Does SSL for a subdomain require a paid plan?

Website, Application, Performance Security
1

Summary: I have a free Cloudflare account and am trying to set it up with domain.com and store.domain.com. I installed the Cloudflare origin certificate on the origin server. What I find is that this works for the root domain. However, when I navigate to the subdomain, I get “Error 526: Invalid SSL certificate.” Is this because a paid account is required for the subdomain?

NOTE: Due to Cloudflare stating that “new members cannot post more than 2 links” (which I was not doing - please fix this), I use the term “domain” to refer to the root domain. And I use the word “store” to refer to the subdomain.

More details: I added the A records for both domain and store in the DNS area of Cloudflare. I then created an origin SSL certificate and installed it on the origin server. Initially, I created one that only included *.domain and domain. (In my thinking, *.domain should cover store.) However, since I got the invalid SSL error, I revoked that and created a new certificate that includes *.domain, domain, and store. I then installed this on the origin server. I still get the same result.

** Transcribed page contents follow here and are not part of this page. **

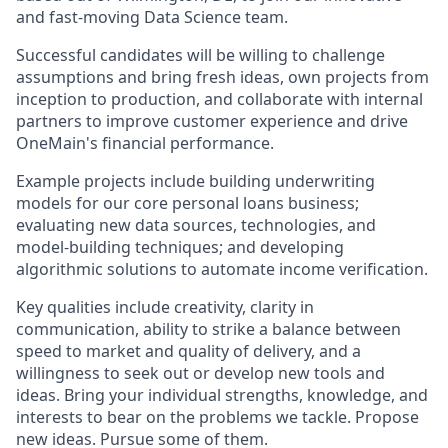
and fast-moving Data Science team.
Successful candidates will be willing to challenge
assumptions and bring fresh ideas, own projects from
inception to production, and collaborate with internal
partners to improve customer experience and drive
OneMain's financial performance.
Example projects include building underwriting
models for our core personal loans business;
evaluating new data sources, technologies, and
model-building techniques; and developing
algorithmic solutions to automate income verification.
Key qualities include creativity, clarity in
communication, ability to strike a balance between
speed to market and quality of delivery, and a
willingness to seek out or develop new tools and
ideas. Bring your individual strengths, knowledge, and
interests to bear on the problems we tackle. Propose
new ideas. Pursue some of them.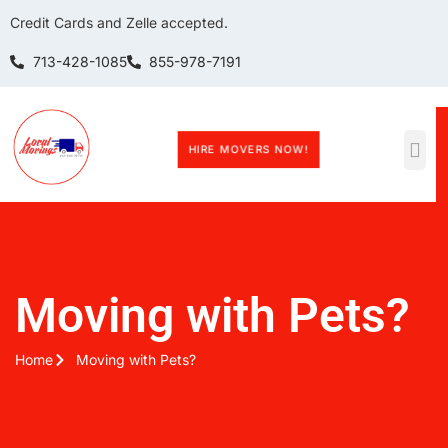
Credit Cards and Zelle accepted.
713-428-1085
855-978-7191
HIRE MOVERS NOW!
Moving with Pets?
Home
Moving with Pets?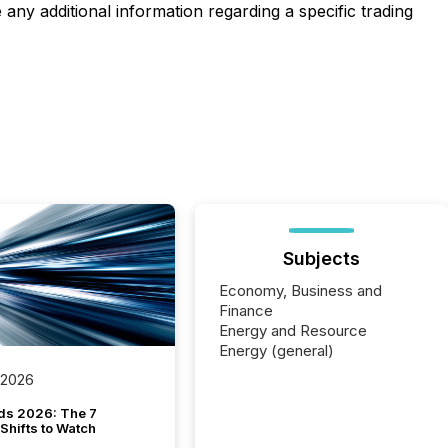
any additional information regarding a specific trading
Subjects
Economy, Business and
Finance
Energy and Resource
Energy (general)
 2026
ds 2026: The 7
Shifts to Watch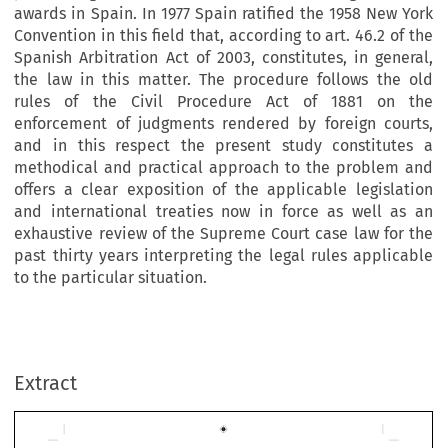
awards in Spain. In 1977 Spain ratified the 1958 New York
Convention in this field that, according to art. 46.2 of the
Spanish Arbitration Act of 2003, constitutes, in general,
the law in this matter. The procedure follows the old
rules of the Civil Procedure Act of 1881 on the
enforcement of judgments rendered by foreign courts,
and in this respect the present study constitutes a
methodical and practical approach to the problem and
offers a clear
exposition of the applicable legislation
and international treaties now in force as well as an
exhaustive review of the Supreme Court case law for the
past thirty years interpreting the legal rules applicable
to the particular situation.
Extract
Artículos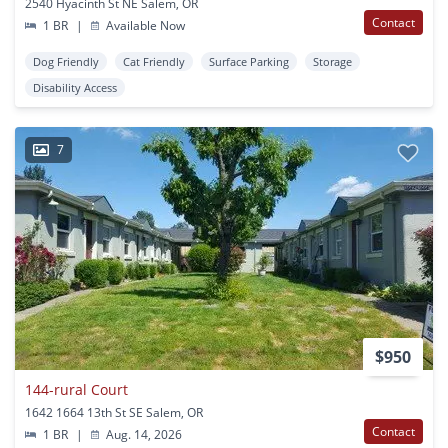
2540 Hyacinth St NE Salem, OR
Contact
1 BR
|
Available Now
Dog Friendly
Cat Friendly
Surface Parking
Storage
Disability Access
7
$950
144-rural Court
1642 1664 13th St SE Salem, OR
Contact
1 BR
|
Aug. 14, 2026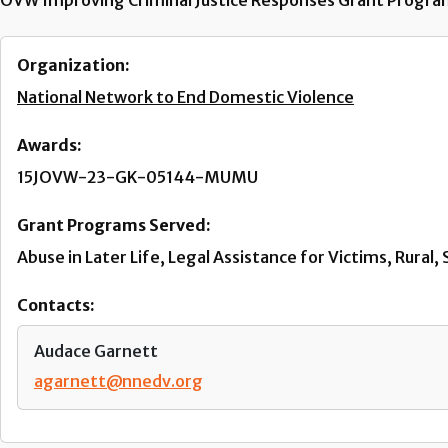
OVW Improving Criminal Justice Responses Grant Program, 
Organization:
National Network to End Domestic Violence
Awards:
15JOVW-23-GK-05144-MUMU
Grant Programs Served:
Abuse in Later Life, Legal Assistance for Victims, Rura
Contacts:
Audace Garnett
agarnett@nnedv.org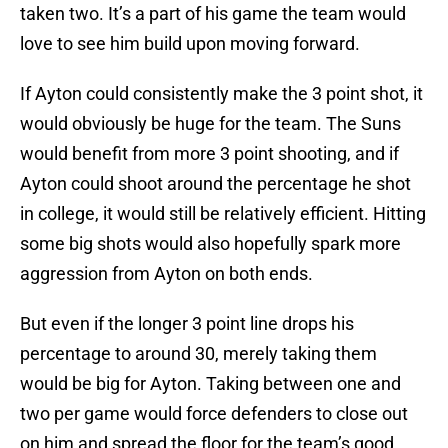
taken two. It’s a part of his game the team would
love to see him build upon moving forward.
If Ayton could consistently make the 3 point shot, it
would obviously be huge for the team. The Suns
would benefit from more 3 point shooting, and if
Ayton could shoot around the percentage he shot
in college, it would still be relatively efficient. Hitting
some big shots would also hopefully spark more
aggression from Ayton on both ends.
But even if the longer 3 point line drops his
percentage to around 30, merely taking them
would be big for Ayton. Taking between one and
two per game would force defenders to close out
on him and spread the floor for the team’s good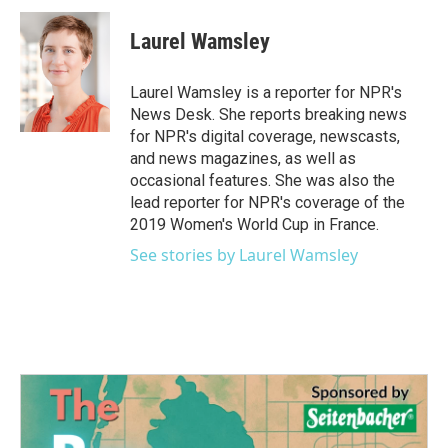
c
i
n
a
e
t
k
i
Laurel Wamsley
b
t
e
l
o
e
d
o
r
I
Laurel Wamsley is a reporter for NPR's
k
n
News Desk. She reports breaking news
for NPR's digital coverage, newscasts,
and news magazines, as well as
occasional features. She was also the
lead reporter for NPR's coverage of the
2019 Women's World Cup in France.
See stories by Laurel Wamsley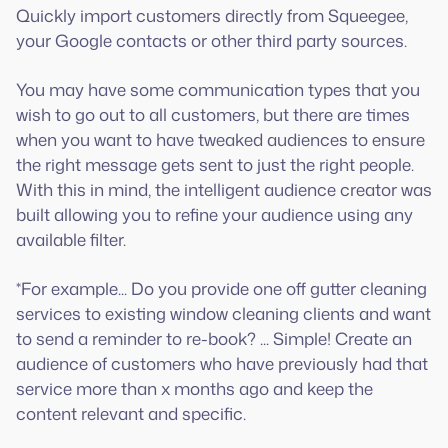
Quickly import customers directly from Squeegee,
your Google contacts or other third party sources.
You may have some communication types that you
wish to go out to all customers, but there are times
when you want to have tweaked audiences to ensure
the right message gets sent to just the right people.
With this in mind, the intelligent audience creator was
built allowing you to refine your audience using any
available filter.
*For example... Do you provide one off gutter cleaning
services to existing window cleaning clients and want
to send a reminder to re-book? ... Simple! Create an
audience of customers who have previously had that
service more than x months ago and keep the
content relevant and specific.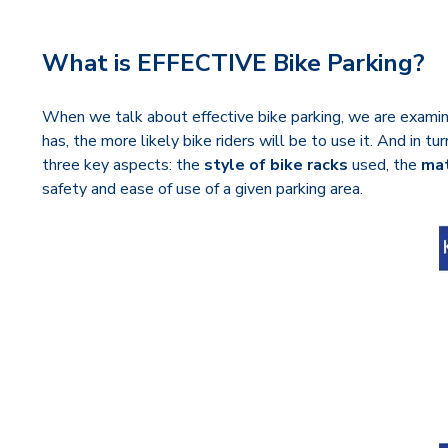
What is EFFECTIVE Bike Parking?
When we talk about effective bike parking, we are examinin
has, the more likely bike riders will be to use it. And in 
three key aspects: the
style of bike racks
used, the
mat
safety and ease of use of a given parking area.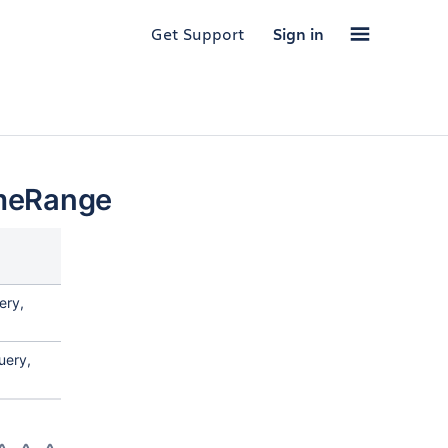
Get Support
Sign in
meRange
ery,
uery,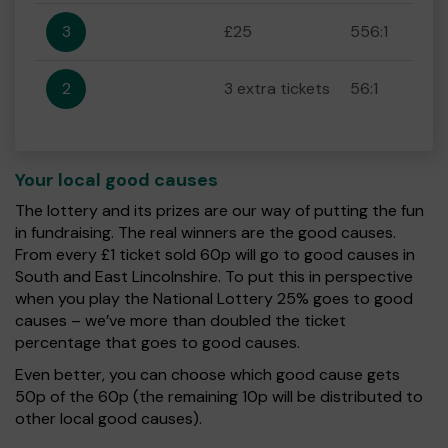
3
£25
556:1
2
3 extra tickets
56:1
Your local good causes
The lottery and its prizes are our way of putting the fun
in fundraising. The real winners are the good causes.
From every £1 ticket sold 60p will go to good causes in
South and East Lincolnshire. To put this in perspective
when you play the National Lottery 25% goes to good
causes – we’ve more than doubled the ticket
percentage that goes to good causes.
Even better, you can choose which good cause gets
50p of the 60p (the remaining 10p will be distributed to
other local good causes).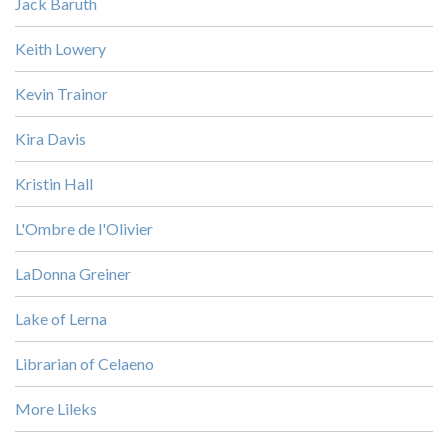
Jack Baruth
Keith Lowery
Kevin Trainor
Kira Davis
Kristin Hall
L'Ombre de l'Olivier
LaDonna Greiner
Lake of Lerna
Librarian of Celaeno
More Lileks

Now I did all of this probably within the span of 30 minutes. Is there perhaps a wait time?

2

No, you wouldn’t need to pay anything to get this to work.

The wildcard cert would have been enough. But ‘store’ also works, though not as good an option as ‘*’.

As for the 526 error, it could be that the origin isn’t yet properly configured, or need the server process to be restarted/reloaded to pick up the new cert.

3

Hmm, thank you. It looks like there might be a problem because we’re using a custom domain name with Storenvy (basically a marketplace to sell things like Etsy). This is implemented by having the A record for store go to Storenvy’s IP address.

Just to test this out, I created a new subdomain, “test”, and added it to the Cloudflare DNS records. This works correctly, so it must have something to do with using Storenvy. Thanks for your help; I did not think to try this out until I read your reply.

1 Like
4

This topic was automatically closed 24 hours after the last reply. New replies are no longer allowed.